I saw Imelda May a few years ago at the Festival, with her big hair & famous blonde streak, in beautiful big dresses but the May I was greeted with a complete 360. Gone was the big hair, and here was the choppy black locks hanging down. The big bright dresses were no more, but replaced with a figure hugging black piece. While her appearance may have changed, her attitude to her music and her voice had remained exactly the same. Thank god! Finished with “Game Changer” which is a strong rocky song, which led into her cover of "Teenage Kicks" by the Undertones. May made it clear that she did not agree with the Festival ending. A theme that was seen a couple of times across the weekend by the Acts who performed.

Since forming in 1978, The Pretenders have continued to rock the world with their pop/rock music. The list of hits is almost endless and the musicianship is always top class. Chrissie Hynde is an amazing front woman and a rock icon who owned the stage like it was the first time. With original band member Martin Chambers still working his magic on the drums, they are joined by new members including an especially talented Guitarist. 

Stax are always a staple part of Sunday evening at Cornbury. Each year with a new special guest and this year saw Mica Paris take the stage. Each year I swear that the band gets bigger – I’m sure we are at 18 this year?! Incredible musicians with a huge energy that are part of the fabric which makes Cornbury so brilliant. 

And here we were. Onto the very last act to perform at Cornbury. Hugh Phillimore came out to introduce Jools Holland and looked emotional. The crowd were behind him, plead for it not to be the last Cornbury but it was. What a better way to say goodbye then to have one of the first headliners to close the show. Holland was witty, entertaining and a true showman. He loves to show off the incredible musicians in his band so they all share the spotlight which is so refreshing.

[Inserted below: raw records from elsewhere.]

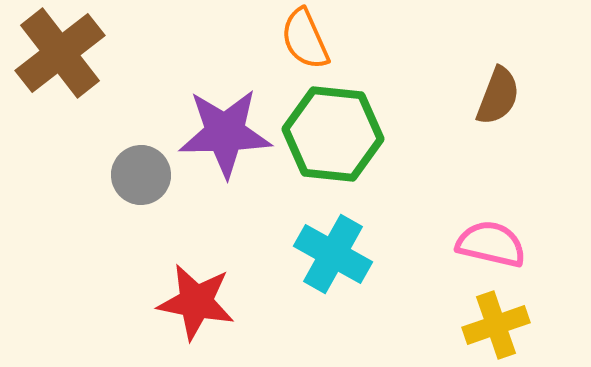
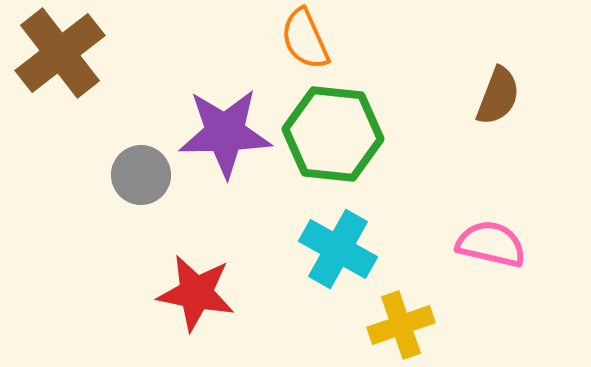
cyan cross: moved 5 px right, 5 px up
red star: moved 9 px up
yellow cross: moved 95 px left
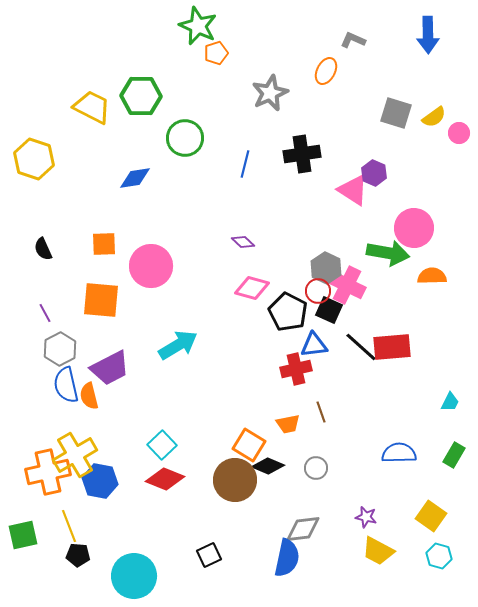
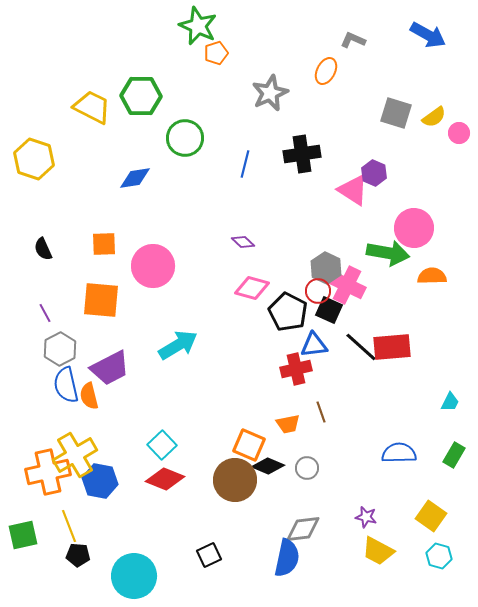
blue arrow at (428, 35): rotated 60 degrees counterclockwise
pink circle at (151, 266): moved 2 px right
orange square at (249, 445): rotated 8 degrees counterclockwise
gray circle at (316, 468): moved 9 px left
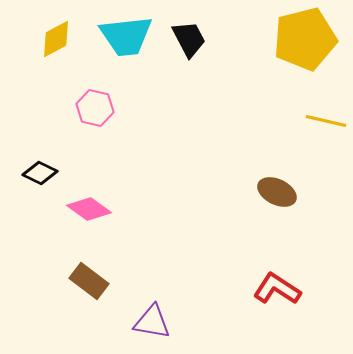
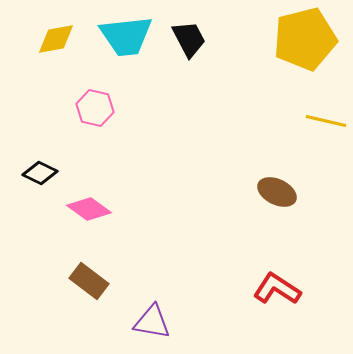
yellow diamond: rotated 18 degrees clockwise
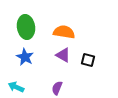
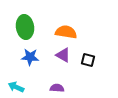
green ellipse: moved 1 px left
orange semicircle: moved 2 px right
blue star: moved 5 px right; rotated 24 degrees counterclockwise
purple semicircle: rotated 72 degrees clockwise
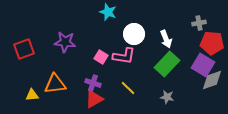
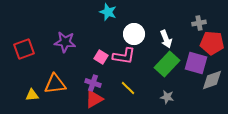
purple square: moved 7 px left, 2 px up; rotated 15 degrees counterclockwise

A big firework display and a banner with “CORNBURY – THAT’S ALL FOLKS” came down to mark the end. Phillimore has been quoted to say “never say never” in terms of bringing the Festival back but for now it’s done. As we walked back to the car with thousands of other people I couldn’t help but feel a pit in my stomach. This festival has been so good to me, and so many others for the past few years. It has given people their first experience of a Festival, and in some cases, their first experience of live music.

Cornbury was so special to so many and the thought that next year I won’t be eating from the Curry Shed, while listening to a Ukulele band, lying in the sunshine makes me incredible sad.

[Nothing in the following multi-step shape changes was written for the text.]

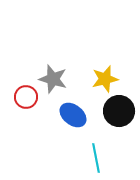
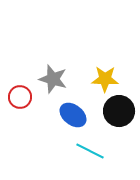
yellow star: rotated 16 degrees clockwise
red circle: moved 6 px left
cyan line: moved 6 px left, 7 px up; rotated 52 degrees counterclockwise
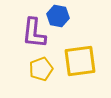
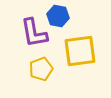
purple L-shape: rotated 16 degrees counterclockwise
yellow square: moved 10 px up
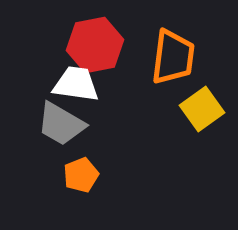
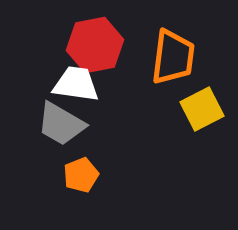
yellow square: rotated 9 degrees clockwise
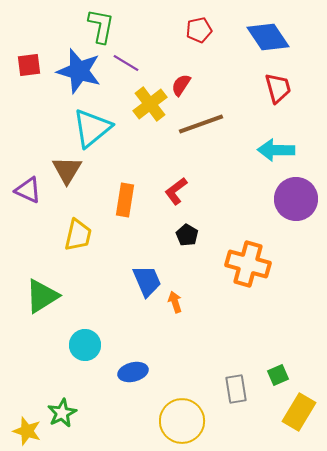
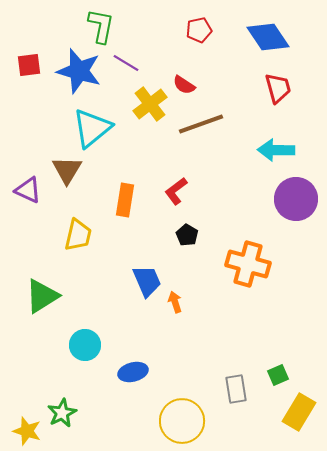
red semicircle: moved 3 px right; rotated 90 degrees counterclockwise
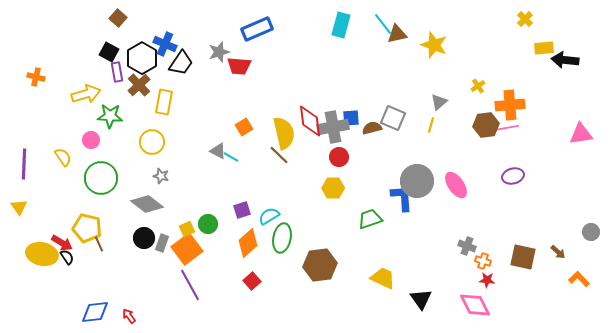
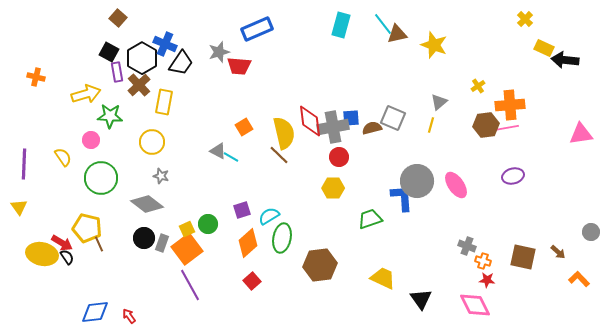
yellow rectangle at (544, 48): rotated 30 degrees clockwise
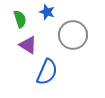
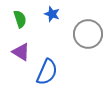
blue star: moved 5 px right, 2 px down
gray circle: moved 15 px right, 1 px up
purple triangle: moved 7 px left, 7 px down
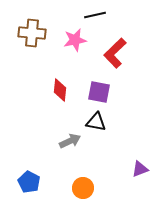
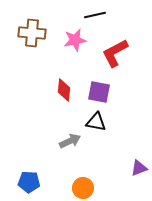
red L-shape: rotated 16 degrees clockwise
red diamond: moved 4 px right
purple triangle: moved 1 px left, 1 px up
blue pentagon: rotated 25 degrees counterclockwise
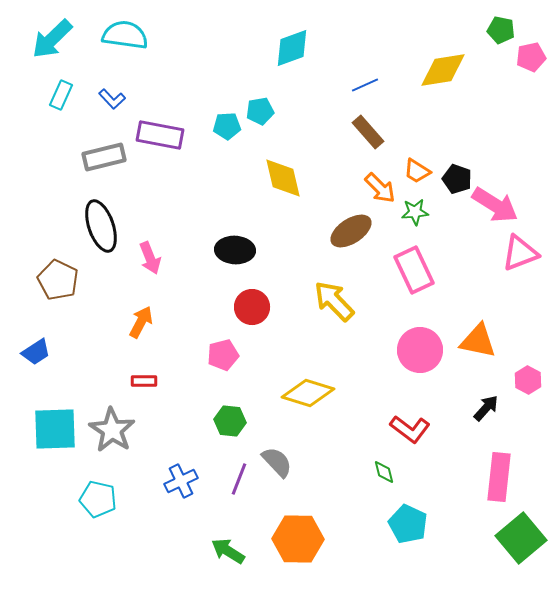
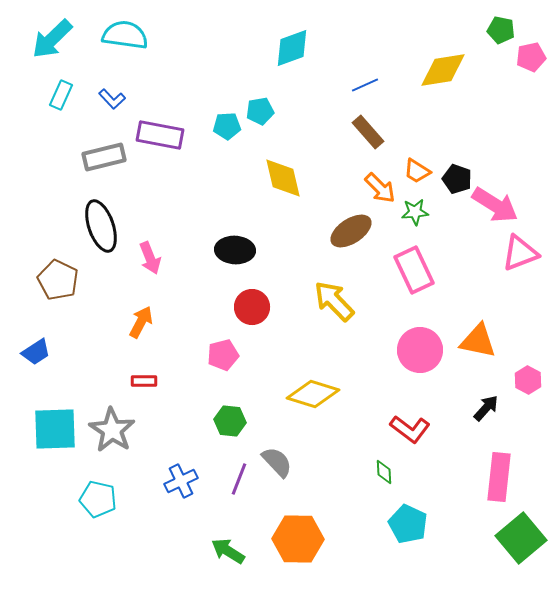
yellow diamond at (308, 393): moved 5 px right, 1 px down
green diamond at (384, 472): rotated 10 degrees clockwise
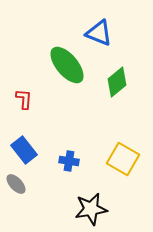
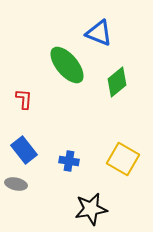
gray ellipse: rotated 35 degrees counterclockwise
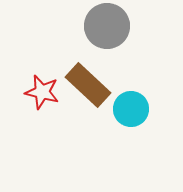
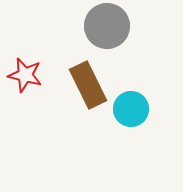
brown rectangle: rotated 21 degrees clockwise
red star: moved 17 px left, 17 px up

Festivals like this are rare as they are and to see one disappear makes me worry for the future of these smaller festivals. They may not get the names you have at Glastonbury but they create family memories and experiences in a safe environment where you can watch the Pop bands from your youth and discover the next big thing by walking across a field. I hope that this isn’t the end of Cornbury and Hugh Phillimore will come back in a few years so I can take my children to their first festival and tell them about how their Mum went for 7 years and “I saw that band before you were born”.